No, non erano le parole di Bobby a turbarmi tanto, ma qualco­sa di diverso. Le sue parole mi avevano stupito e allarmato, ma non in rapporto a quello che era successo. Il fulmine poteva essere trascurato, considerandolo alla semplice stregua di un’insolita manifestazione dell’assoluta imprevedibilità delle scariche elettriche temporalesche. Ma non potevo assolutamente trascurare la reazione emotiva di Bobby.

Per un momento si era trovato in grave pericolo e poteva dirsi fortunato di essere vivo. Passato lo spavento, avrebbe dovuto es­sere sopraffatto dal sollievo.
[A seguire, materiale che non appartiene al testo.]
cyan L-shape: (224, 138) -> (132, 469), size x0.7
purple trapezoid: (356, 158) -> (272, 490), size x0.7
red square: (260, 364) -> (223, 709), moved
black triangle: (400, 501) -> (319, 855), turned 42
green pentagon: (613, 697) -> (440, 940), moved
Invece il suo terrore aumentava sempre più, e l’aveva indotto a pronunciare parole di cui non riu­scivo a capire il senso.
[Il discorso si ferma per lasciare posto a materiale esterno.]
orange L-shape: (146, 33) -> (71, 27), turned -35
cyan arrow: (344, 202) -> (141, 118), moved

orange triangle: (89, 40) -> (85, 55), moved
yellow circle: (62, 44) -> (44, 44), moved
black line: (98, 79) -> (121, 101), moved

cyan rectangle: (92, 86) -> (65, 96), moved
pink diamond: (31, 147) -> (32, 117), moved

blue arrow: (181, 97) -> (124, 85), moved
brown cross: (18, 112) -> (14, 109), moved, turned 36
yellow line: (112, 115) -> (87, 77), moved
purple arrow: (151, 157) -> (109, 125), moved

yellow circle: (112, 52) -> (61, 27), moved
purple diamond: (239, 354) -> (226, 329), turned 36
Che lo spavento gli avesse sconvolto la mente? A chi aveva al­luso con quel “loro”? Fuori si era fatto molto buio, e io m’aspet­tavo che da un momento all’altro cominciasse a piovere. Perché non aveva aspettato lo schianto di un altro tuono prima di dire che era successo qualcosa di anormale?

Tremava tutto e stringeva forte il mio braccio, come se si aspettasse di sentir suonare le trombe del giudizio universale. Se fosse scoppiato un incendio nell’aula, non avrebbe potuto essere più atterrito.

— Bobby — lo pregai — cerca di dominarti. Stai bene, non hai niente da temere…

Trascorsero parecchi minuti prima che dai suoi occhi scompa­risse quell’espressione di terrore. Continuava a fissare la finestra e, sebbene non potessi esserne sicuro, avevo la sensazione che sperasse, sebbene con paura, che un improvviso scroscio di piog­gia ponesse fine all’incertezza.

Piovesse e tuonasse pure! Era l’unico modo questo di ridurre entro uno schema normale il fulmine che col suo comportamento imprevedibile aveva quasi ucciso un ragazzino spaventato. Se fosse rimasto un fenomeno isolato sarebbe stato più inquietante, anche se lampi e tuoni senza pioggia non sono un fenomeno poi tanto insolito.

Non piovve, e dopo alcuni minuti la luce aumentò. Ma ormai non me ne preoccupavo più, perché in Bobby era sopravvenuto un grande cambiamento. Era riuscito a vincere la paura e mi guardava come se si vergognasse di essersi lasciato spaventare da una cosa così trascurabile come un incontro faccia a faccia con la morte.

Mi ricordai quello che aveva detto e, senza cercare di nascon­dere il mio turbamento, gli chiesi: — Cosa significa “Loro devo­no averlo saputo… ci stavano osservando?” L’hai detto prima.